Berkshire firm hit with £16k fine for AML compliance failures

AML: Risk assessment failures

A law firm that did not have sufficient anti-money laundering (AML) controls in place for nearly six years has been fined £16,000 for its failures.

Bracknell firm Fairbrother & Darlow is the latest in a string of firms fined significant sums for AML breaches – two firms and a solicitor were collectively fined nearly £50,000 last month, with a further £14,000 for two firms earlier this.

Fairbrother & Darlow was fined by the Solicitors Regulation Authority (SRA) after the regulator undertook a desk-based review nearly two years ago to assess its compliance with the Money Laundering, Terrorist Financing and Transfer of Funds (Information on the Payer) Regulations 2017.

It found no compliant firm-wide risk assessment or policies, control and procedures (PCPs) in place, while four in-scope files had no client/matter risk assessments.

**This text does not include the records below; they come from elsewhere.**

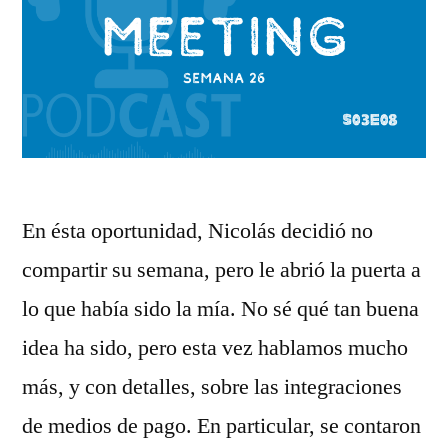
En ésta oportunidad, Nicolás decidió no
compartir su semana, pero le abrió la puerta a
lo que había sido la mía. No sé qué tan buena
idea ha sido, pero esta vez hablamos mucho
más, y con detalles, sobre las integraciones
de medios de pago. En particular, se contaron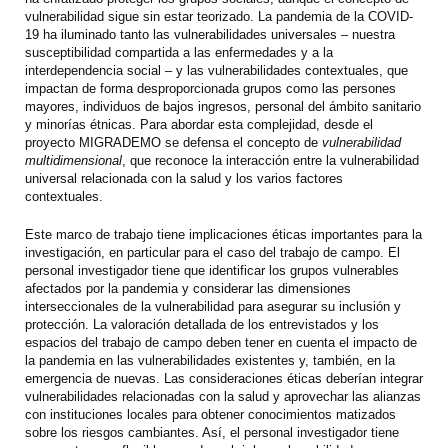
vulnerabilidad sigue sin estar teorizado. La pandemia de la COVID-
19 ha iluminado tanto las vulnerabilidades universales – nuestra
susceptibilidad compartida a las enfermedades y a la
interdependencia social – y las vulnerabilidades contextuales, que
impactan de forma desproporcionada grupos como las persones
mayores, individuos de bajos ingresos, personal del ámbito sanitario
y minorías étnicas. Para abordar esta complejidad, desde el
proyecto MIGRADEMO se defensa el concepto de
vulnerabilidad
multidimensional
, que reconoce la interacción entre la vulnerabilidad
universal relacionada con la salud y los varios factores
contextuales.
Este marco de trabajo tiene implicaciones éticas importantes para la
investigación, en particular para el caso del trabajo de campo. El
personal investigador tiene que identificar los grupos vulnerables
afectados por la pandemia y considerar las dimensiones
interseccionales de la vulnerabilidad para asegurar su inclusión y
protección. La valoración detallada de los entrevistados y los
espacios del trabajo de campo deben tener en cuenta el impacto de
la pandemia en las vulnerabilidades existentes y, también, en la
emergencia de nuevas. Las consideraciones éticas deberían integrar
vulnerabilidades relacionadas con la salud y aprovechar las alianzas
con instituciones locales para obtener conocimientos matizados
sobre los riesgos cambiantes. Así, el personal investigador tiene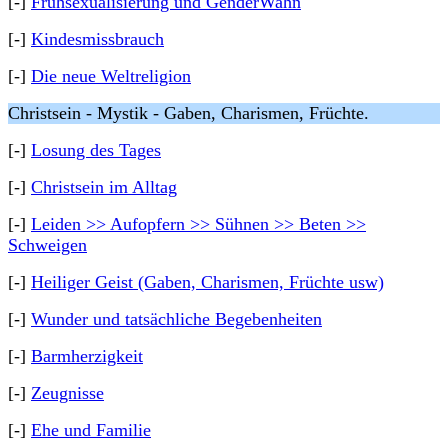
[-]
Frühsexualisierung und GenderWahn
[-]
Kindesmissbrauch
[-]
Die neue Weltreligion
Christsein - Mystik - Gaben, Charismen, Früchte.
[-]
Losung des Tages
[-]
Christsein im Alltag
[-]
Leiden >> Aufopfern >> Sühnen >> Beten >>
Schweigen
[-]
Heiliger Geist (Gaben, Charismen, Früchte usw)
[-]
Wunder und tatsächliche Begebenheiten
[-]
Barmherzigkeit
[-]
Zeugnisse
[-]
Ehe und Familie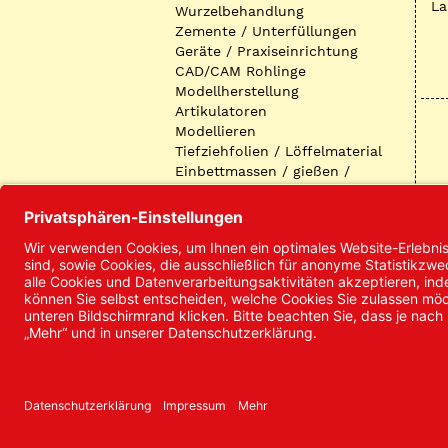
La
Wurzelbehandlung
Zemente / Unterfüllungen
Geräte / Praxiseinrichtung
CAD/CAM Rohlinge
Modellherstellung
Artikulatoren
Modellieren
Tiefziehfolien / Löffelmaterial
Einbettmassen / gießen /
ausbetten / löten
Oberflächenbearbeitung
Keramik
Verblendmaterialien
Instrumente
Kieferorthopädie /
Klammerdrähte
Verschiedenes (Labor)
I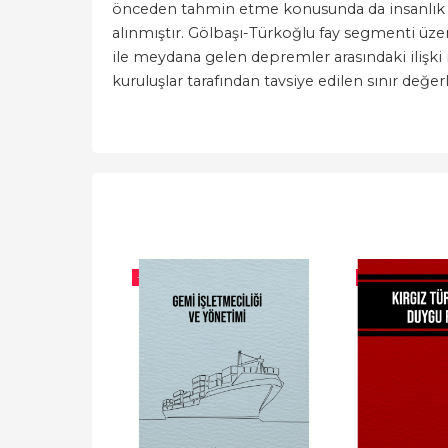
önceden tahmin etme konusunda da insanlık içi
alınmıştır. Gölbaşı-Türkoğlu fay segmenti üzer
ile meydana gelen depremler arasındaki ilişki in
kuruluşlar tarafından tavsiye edilen sınır değerler
-%
10
-%
10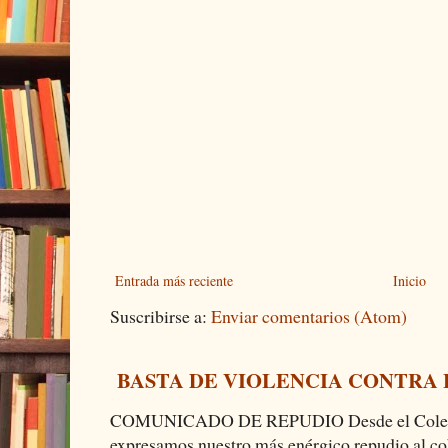
Entrada más reciente
Inicio
Suscribirse a:
Enviar comentarios (Atom)
BASTA DE VIOLENCIA CONTRA
COMUNICADO DE REPUDIO Desde el Colectiv
expresamos nuestro más enérgico repudio al cob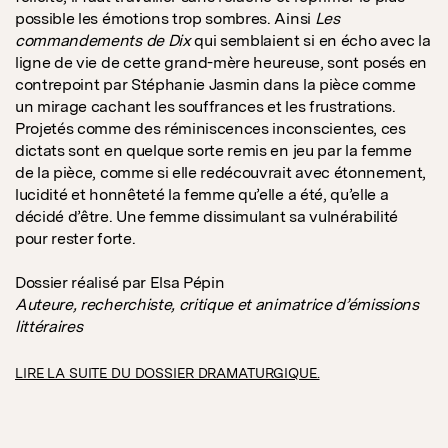
possible les émotions trop sombres. Ainsi
Les
commandements de Dix
qui semblaient si en écho avec la
ligne de vie de cette grand-mère heureuse, sont posés en
contrepoint par Stéphanie Jasmin dans la pièce comme
un mirage cachant les souffrances et les frustrations.
Projetés comme des réminiscences inconscientes, ces
dictats sont en quelque sorte remis en jeu par la femme
de la pièce, comme si elle redécouvrait avec étonnement,
lucidité et honnêteté la femme qu’elle a été, qu’elle a
décidé d’être. Une femme dissimulant sa vulnérabilité
pour rester forte.
Dossier réalisé par Elsa Pépin
Auteure, recherchiste, critique et animatrice d’émissions
littéraires
LIRE LA SUITE DU DOSSIER DRAMATURGIQUE.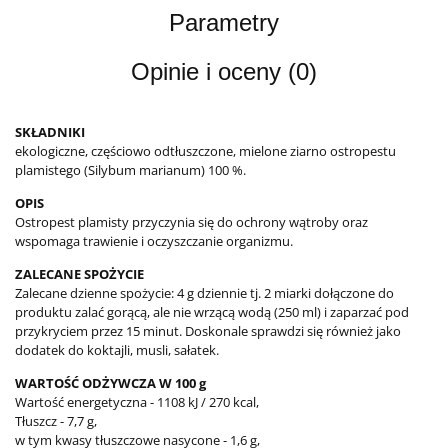
Parametry
Opinie i oceny (0)
SKŁADNIKI
ekologiczne, częściowo odtłuszczone, mielone ziarno ostropestu
plamistego (Silybum marianum) 100 %.
OPIS
Ostropest plamisty przyczynia się do ochrony wątroby oraz
wspomaga trawienie i oczyszczanie organizmu.
ZALECANE SPOŻYCIE
Zalecane dzienne spożycie: 4 g dziennie tj. 2 miarki dołączone do
produktu zalać gorącą, ale nie wrzącą wodą (250 ml) i zaparzać pod
przykryciem przez 15 minut. Doskonale sprawdzi się również jako
dodatek do koktajli, musli, sałatek.
WARTOŚĆ ODŻYWCZA W 100 g
Wartość energetyczna - 1108 kJ / 270 kcal,
Tłuszcz - 7,7 g,
w tym kwasy tłuszczowe nasycone - 1,6 g,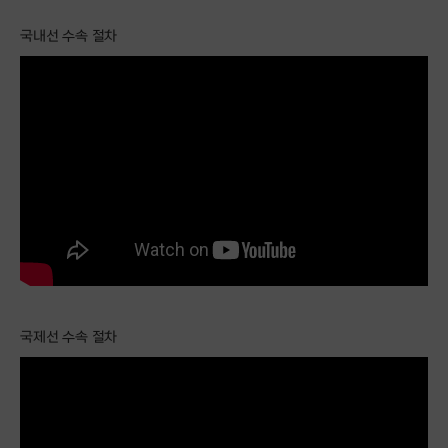
국내선 수속 절차
국제선 수속 절차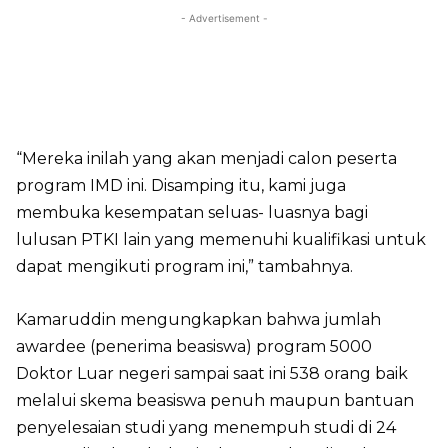
- Advertisement -
“Mereka inilah yang akan menjadi calon peserta
program IMD ini. Disamping itu, kami juga
membuka kesempatan seluas- luasnya bagi
lulusan PTKI lain yang memenuhi kualifikasi untuk
dapat mengikuti program ini,” tambahnya.
Kamaruddin mengungkapkan bahwa jumlah
awardee (penerima beasiswa) program 5000
Doktor Luar negeri sampai saat ini 538 orang baik
melalui skema beasiswa penuh maupun bantuan
penyelesaian studi yang menempuh studi di 24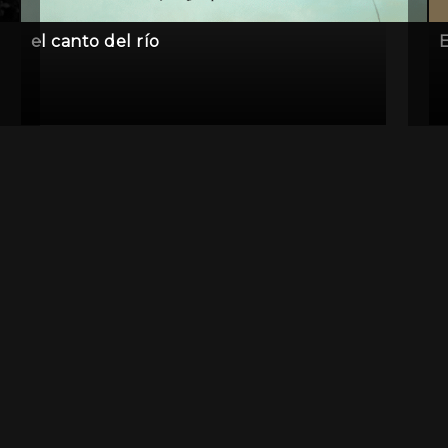
el canto del río
E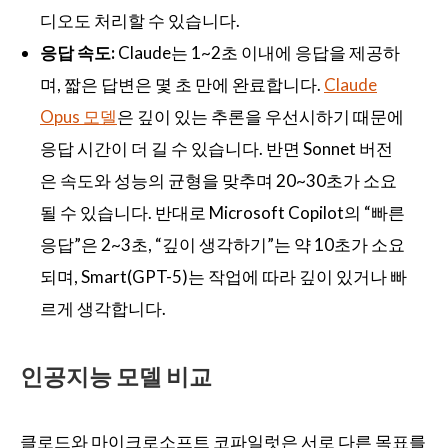
디오도 처리할 수 있습니다.
응답 속도:
Claude는 1~2초 이내에 응답을 제공하
며, 짧은 답변은 몇 초 만에 완료합니다.
Claude
Opus 모델
은 깊이 있는 추론을 우선시하기 때문에
응답 시간이 더 길 수 있습니다. 반면 Sonnet 버전
은 속도와 성능의 균형을 맞추며 20~30초가 소요
될 수 있습니다. 반대로 Microsoft Copilot의 “빠른
응답”은 2~3초, “깊이 생각하기”는 약 10초가 소요
되며, Smart(GPT-5)는 작업에 따라 깊이 있거나 빠
르게 생각합니다.
인공지능 모델 비교
클로드와 마이크로소프트 코파일럿은 서로 다른 목표를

Fairbrother & Darlow had submitted an online declaration in January 2020 to say that it was compliant with the 2017 regulations, which the SRA said its compliance officer for legal practice had completed “in the mistaken belief” that the firm was compliant.

It was not until spring 2023 that the firm moved into compliance, nearly six years after the regulations came into force.

The SRA said the breach persisted for longer than was reasonable, demonstrating “a pattern of non-compliance”. It was also reckless.

“The firm failed to have proper regard to the SRA’s guidance and warning notices which explained what was required, the risks that failure to comply with AML requirements posed, and the regulatory consequences of failing to comply.”

The misconduct was “serious and had the potential to cause serious harm to the public interest and to public confidence in the legal profession”.

The failures were placed in a band with a financial penalty of 1.6% to 3.2% of annual domestic turnover. The SRA placed the misconduct “towards the mid-range” of this bracket.

In mitigation, the SRA acknowledged that there was no significant harm caused by the failings, while the firm had made admissions, co-operated with the investigation and remedied the breaches.

This led to a fine of £16,052.80, plus costs of £1,350.